31 August 2020 – Over 5 years of hostilities in Yemen have resulted in a massive setback to an already weak health care system and led to a dramatic collapse of health care services provided to the population. More than 17.9 million people out of the total population of 30 million require health care services in 2020, while only half of the health facilities are fully functioning.

The dialysis centre also face a severe shortfall of essential supplies such as medication and fuel to run hospital equipment, as well as a lack of funds to pay health care workers regularly.

Dheya has been working as a nurse in Al Sadqqah Hospital's dialysis centre in Aden for the last 6 years.

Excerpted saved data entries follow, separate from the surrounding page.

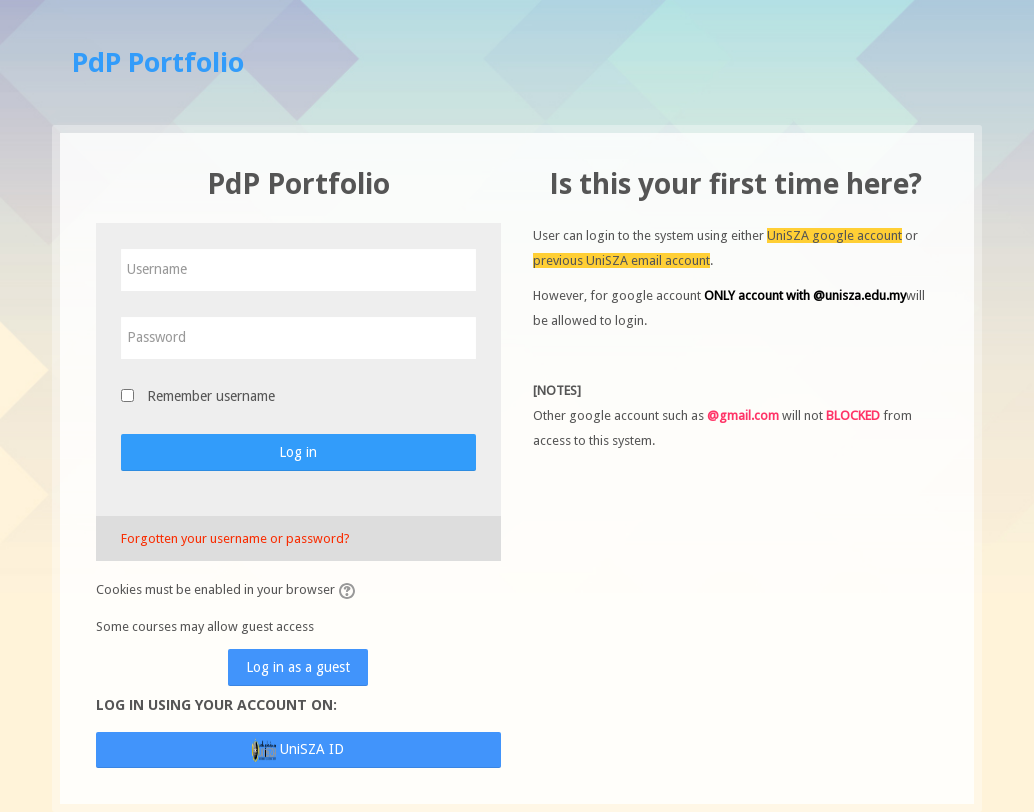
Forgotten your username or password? (235, 538)
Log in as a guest (298, 667)
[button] (350, 591)
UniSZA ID (298, 750)
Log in (298, 452)
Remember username (211, 396)
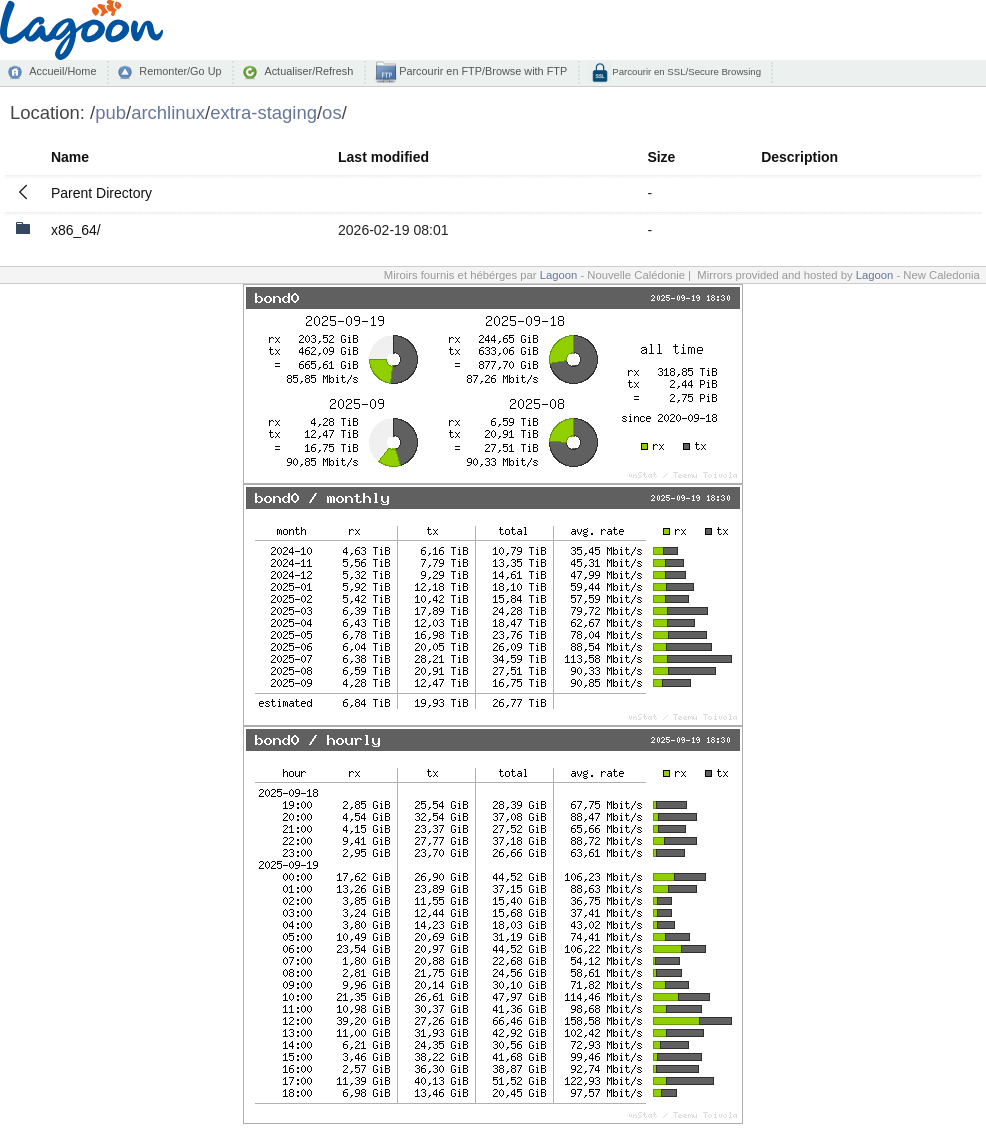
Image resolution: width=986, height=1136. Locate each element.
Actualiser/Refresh (308, 71)
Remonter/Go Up (180, 71)
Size (661, 157)
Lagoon (559, 275)
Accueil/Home (62, 71)
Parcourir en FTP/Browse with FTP (481, 71)
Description (799, 157)
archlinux (168, 112)
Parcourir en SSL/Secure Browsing (685, 71)
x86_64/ (76, 230)
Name (70, 157)
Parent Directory (101, 193)
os (332, 112)
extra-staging (263, 112)
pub (110, 112)
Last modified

She has witnessed the torment of kidney failure patients, and the decreasing capacity of the hospital to treat the patients properly.

"Without dialysis consumables and supplies, the suffering of these patients is unbearable. But because of the lack of medical supplies, we often had no other choices than to reduce the duration or the frequency of the dialysis sessions,” said Dheya.

"Limited access to dialysis sessions and treatment put the lives of these vulnerable patients at higher risk, not to mention the suffering they go and their families through because of the lack of treatment," said Dr Abdulwahab Al-Nehmi, Noncommunicable Disease Officer at the WHO country office in Yemen.

A partnership between WHO, KSRelief and the Government of Kuwait has helped support patients suffering from renal failure in Yemen through the provision of access to healthcare. Between September 2019 and May 2020, up to 110 340 dialysis sessions were delivered to more than 4300 patients with chronic kidney failure.

KSRelief has covered up to 80% of the total cost of the dialysis sessions in all 21 centres across the country.  WHO has provided up to US$ 24 million worth in supplies to cover the life-saving treatment needs of patients living with chronic, life-threatening conditions (cancer, kidney failure and noncommunicable diseases, including diabetes).

Osama is 28 years old. He is one of the patients receiving dialysis treatment at Al-Sadaqa hospital. "Being a dialysis patient is very challenging. Receiving treatment is also a challenge, but those dialysis sessions have made a positive difference in my life. I am gradually feeling better, and I can feel that my health is improving," he said.

"As a health worker, witnessing my patients' health condition stabilize and improve through treatment is what gives me the energy to continue my mission despite the hardship," says Dheya.

Despite the long-standing efforts of WHO and partners in coordination with health authorities, significant gaps remain due to funding shortages to the humanitarian response in Yemen under the throes of the collapse of public institutions. Continued support is still needed to save the lives of the most vulnerable, including renal failure patients.